## Stored data
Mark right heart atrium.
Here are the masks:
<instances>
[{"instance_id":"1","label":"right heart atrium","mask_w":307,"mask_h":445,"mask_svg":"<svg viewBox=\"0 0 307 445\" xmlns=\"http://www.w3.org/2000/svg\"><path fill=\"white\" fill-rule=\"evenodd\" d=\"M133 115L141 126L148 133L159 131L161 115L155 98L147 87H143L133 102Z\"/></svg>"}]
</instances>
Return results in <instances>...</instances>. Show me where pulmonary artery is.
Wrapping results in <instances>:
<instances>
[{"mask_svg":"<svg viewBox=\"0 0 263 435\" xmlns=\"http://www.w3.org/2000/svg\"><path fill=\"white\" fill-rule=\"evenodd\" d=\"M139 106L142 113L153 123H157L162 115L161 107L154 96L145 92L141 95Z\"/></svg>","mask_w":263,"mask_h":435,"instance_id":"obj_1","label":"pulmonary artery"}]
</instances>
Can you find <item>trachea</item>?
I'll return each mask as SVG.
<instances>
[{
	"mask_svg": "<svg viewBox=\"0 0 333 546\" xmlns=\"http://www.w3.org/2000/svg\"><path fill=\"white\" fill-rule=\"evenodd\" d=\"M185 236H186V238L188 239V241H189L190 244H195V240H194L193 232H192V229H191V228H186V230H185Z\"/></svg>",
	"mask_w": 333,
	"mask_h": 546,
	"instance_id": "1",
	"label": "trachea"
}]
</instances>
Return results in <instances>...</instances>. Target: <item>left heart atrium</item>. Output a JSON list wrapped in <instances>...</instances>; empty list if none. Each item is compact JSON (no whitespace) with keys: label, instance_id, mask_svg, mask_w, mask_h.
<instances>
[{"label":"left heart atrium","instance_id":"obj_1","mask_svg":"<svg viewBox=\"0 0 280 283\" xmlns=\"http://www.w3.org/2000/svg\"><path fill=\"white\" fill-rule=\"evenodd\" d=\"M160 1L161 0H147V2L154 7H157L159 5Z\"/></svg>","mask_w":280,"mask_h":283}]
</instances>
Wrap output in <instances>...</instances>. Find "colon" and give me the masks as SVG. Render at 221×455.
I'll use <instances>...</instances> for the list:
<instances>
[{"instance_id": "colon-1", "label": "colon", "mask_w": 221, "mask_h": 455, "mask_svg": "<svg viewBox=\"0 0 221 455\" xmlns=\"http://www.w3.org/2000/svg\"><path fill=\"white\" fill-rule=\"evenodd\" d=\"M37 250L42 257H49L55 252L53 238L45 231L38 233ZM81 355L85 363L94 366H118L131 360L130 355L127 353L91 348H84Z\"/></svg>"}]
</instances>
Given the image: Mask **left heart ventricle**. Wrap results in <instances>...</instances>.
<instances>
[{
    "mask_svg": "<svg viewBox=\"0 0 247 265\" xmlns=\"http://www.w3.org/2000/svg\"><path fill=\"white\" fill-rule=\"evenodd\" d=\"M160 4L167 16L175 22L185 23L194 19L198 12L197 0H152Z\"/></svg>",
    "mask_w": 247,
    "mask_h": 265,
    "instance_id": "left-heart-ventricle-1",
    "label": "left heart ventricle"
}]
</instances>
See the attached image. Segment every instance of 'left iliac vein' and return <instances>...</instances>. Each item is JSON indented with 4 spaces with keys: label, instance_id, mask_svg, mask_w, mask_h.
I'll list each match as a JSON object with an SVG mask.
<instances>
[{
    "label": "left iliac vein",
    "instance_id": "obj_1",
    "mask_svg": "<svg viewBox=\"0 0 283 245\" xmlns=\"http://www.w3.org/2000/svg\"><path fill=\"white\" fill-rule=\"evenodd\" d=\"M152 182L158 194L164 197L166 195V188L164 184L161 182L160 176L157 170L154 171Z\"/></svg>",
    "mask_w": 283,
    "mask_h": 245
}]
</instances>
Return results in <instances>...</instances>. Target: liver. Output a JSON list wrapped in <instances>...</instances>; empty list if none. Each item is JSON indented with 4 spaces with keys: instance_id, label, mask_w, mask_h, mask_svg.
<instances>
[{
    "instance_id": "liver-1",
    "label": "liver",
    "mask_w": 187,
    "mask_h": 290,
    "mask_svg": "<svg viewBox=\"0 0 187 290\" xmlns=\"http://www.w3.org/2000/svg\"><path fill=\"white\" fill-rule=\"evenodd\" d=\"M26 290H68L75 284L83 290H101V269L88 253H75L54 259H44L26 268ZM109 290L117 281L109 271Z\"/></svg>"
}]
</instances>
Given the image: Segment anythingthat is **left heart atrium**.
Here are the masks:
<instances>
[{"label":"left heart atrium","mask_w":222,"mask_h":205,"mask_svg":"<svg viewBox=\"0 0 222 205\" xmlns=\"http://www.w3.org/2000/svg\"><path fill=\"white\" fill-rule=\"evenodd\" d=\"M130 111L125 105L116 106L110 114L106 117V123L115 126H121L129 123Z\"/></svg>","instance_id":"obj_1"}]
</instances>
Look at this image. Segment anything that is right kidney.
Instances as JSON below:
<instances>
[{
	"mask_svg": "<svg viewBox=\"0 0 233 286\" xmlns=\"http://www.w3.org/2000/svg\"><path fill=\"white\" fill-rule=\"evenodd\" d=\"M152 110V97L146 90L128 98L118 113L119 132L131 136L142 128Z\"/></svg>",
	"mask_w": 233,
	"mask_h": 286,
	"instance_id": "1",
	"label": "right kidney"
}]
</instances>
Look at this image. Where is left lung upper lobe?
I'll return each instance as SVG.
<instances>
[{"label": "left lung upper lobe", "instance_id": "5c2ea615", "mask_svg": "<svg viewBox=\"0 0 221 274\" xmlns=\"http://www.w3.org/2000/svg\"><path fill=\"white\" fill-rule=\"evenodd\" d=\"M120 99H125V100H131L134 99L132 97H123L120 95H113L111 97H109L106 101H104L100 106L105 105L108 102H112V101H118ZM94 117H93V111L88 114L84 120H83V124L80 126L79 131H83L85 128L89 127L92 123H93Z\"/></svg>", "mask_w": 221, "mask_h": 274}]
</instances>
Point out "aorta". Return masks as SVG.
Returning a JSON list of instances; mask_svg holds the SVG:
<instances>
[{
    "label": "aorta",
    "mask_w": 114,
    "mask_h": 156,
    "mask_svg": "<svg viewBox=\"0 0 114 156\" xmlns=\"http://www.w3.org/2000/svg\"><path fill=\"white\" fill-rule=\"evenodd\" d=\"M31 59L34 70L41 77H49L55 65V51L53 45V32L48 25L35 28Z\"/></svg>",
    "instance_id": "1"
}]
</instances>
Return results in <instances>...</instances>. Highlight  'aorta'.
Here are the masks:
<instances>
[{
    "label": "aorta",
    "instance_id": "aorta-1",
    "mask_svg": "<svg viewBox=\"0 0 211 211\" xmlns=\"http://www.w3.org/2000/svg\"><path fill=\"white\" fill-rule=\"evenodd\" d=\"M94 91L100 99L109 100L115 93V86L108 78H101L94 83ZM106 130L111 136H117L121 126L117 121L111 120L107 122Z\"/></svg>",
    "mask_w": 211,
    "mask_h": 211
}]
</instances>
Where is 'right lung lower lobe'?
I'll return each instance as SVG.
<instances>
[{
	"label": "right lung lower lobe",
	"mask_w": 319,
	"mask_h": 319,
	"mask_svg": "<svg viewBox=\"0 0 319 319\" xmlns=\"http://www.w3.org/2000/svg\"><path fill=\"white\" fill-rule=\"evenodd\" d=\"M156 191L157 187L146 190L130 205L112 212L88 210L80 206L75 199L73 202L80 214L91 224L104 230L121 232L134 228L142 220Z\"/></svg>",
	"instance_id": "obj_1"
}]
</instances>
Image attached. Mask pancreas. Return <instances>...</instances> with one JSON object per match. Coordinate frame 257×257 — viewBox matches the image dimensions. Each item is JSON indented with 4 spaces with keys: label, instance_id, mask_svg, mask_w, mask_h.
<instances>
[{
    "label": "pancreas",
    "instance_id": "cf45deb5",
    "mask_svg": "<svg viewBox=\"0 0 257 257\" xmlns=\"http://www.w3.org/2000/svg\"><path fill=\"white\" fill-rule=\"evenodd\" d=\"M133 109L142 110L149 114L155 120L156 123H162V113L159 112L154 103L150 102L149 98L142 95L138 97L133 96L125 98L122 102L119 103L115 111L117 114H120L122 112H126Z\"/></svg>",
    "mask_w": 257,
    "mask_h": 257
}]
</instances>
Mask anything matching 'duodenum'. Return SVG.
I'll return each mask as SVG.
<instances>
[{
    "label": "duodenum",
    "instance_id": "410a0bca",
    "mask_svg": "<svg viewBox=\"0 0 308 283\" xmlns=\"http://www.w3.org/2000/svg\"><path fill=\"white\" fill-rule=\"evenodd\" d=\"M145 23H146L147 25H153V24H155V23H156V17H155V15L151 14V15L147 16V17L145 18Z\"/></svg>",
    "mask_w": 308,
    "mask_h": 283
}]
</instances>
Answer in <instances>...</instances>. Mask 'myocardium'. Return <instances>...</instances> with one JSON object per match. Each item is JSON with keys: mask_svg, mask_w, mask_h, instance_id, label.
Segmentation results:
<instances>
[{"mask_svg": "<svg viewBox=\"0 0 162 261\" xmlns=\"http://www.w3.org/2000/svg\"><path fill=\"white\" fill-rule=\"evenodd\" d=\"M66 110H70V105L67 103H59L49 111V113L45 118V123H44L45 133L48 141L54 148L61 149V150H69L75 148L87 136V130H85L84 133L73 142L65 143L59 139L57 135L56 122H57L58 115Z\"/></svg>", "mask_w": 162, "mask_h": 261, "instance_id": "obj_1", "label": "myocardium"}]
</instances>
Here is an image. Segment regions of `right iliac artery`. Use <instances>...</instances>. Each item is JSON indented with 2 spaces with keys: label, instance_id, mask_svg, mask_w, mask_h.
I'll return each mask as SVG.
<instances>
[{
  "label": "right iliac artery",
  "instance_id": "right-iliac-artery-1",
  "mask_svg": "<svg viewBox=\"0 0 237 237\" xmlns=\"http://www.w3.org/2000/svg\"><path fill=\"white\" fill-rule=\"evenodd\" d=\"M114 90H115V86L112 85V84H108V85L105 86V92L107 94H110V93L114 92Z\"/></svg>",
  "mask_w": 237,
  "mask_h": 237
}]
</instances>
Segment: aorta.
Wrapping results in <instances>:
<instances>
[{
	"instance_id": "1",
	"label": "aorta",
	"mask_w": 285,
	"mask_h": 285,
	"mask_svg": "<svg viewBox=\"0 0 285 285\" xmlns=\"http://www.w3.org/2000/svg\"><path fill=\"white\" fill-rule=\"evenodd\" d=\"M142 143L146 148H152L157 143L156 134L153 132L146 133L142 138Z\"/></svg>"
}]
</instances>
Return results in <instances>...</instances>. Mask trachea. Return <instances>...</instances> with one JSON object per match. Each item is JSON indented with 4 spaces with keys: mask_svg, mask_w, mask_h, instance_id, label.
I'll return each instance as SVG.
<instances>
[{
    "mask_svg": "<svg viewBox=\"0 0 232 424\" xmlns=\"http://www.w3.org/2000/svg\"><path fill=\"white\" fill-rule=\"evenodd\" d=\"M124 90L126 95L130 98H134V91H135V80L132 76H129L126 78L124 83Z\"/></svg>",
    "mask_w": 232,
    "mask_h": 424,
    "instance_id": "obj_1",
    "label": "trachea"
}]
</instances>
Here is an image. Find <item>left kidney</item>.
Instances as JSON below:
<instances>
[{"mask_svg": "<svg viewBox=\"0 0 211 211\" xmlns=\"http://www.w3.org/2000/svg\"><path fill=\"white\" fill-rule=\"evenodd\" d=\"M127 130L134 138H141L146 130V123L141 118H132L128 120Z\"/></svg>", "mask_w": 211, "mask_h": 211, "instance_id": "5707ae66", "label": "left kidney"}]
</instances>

## YOUR TASK
Your answer must be the line containing "Return results in <instances>...</instances>. Mask" through the last line above, copied exactly, with nothing added.

## RESULT OF THIS TASK
Return results in <instances>...</instances>. Mask trachea. Return <instances>...</instances> with one JSON object per match. Each item is JSON indented with 4 spaces with keys: mask_svg, mask_w, mask_h, instance_id, label.
I'll return each instance as SVG.
<instances>
[{
    "mask_svg": "<svg viewBox=\"0 0 232 424\" xmlns=\"http://www.w3.org/2000/svg\"><path fill=\"white\" fill-rule=\"evenodd\" d=\"M124 90L126 95L130 98H134V91H135V80L132 76H129L126 78L124 83Z\"/></svg>",
    "mask_w": 232,
    "mask_h": 424,
    "instance_id": "obj_1",
    "label": "trachea"
}]
</instances>
Here is an image. Find <item>left kidney</item>.
Instances as JSON below:
<instances>
[{"mask_svg": "<svg viewBox=\"0 0 211 211\" xmlns=\"http://www.w3.org/2000/svg\"><path fill=\"white\" fill-rule=\"evenodd\" d=\"M127 130L134 138H141L146 130V123L141 118H132L128 120Z\"/></svg>", "mask_w": 211, "mask_h": 211, "instance_id": "5707ae66", "label": "left kidney"}]
</instances>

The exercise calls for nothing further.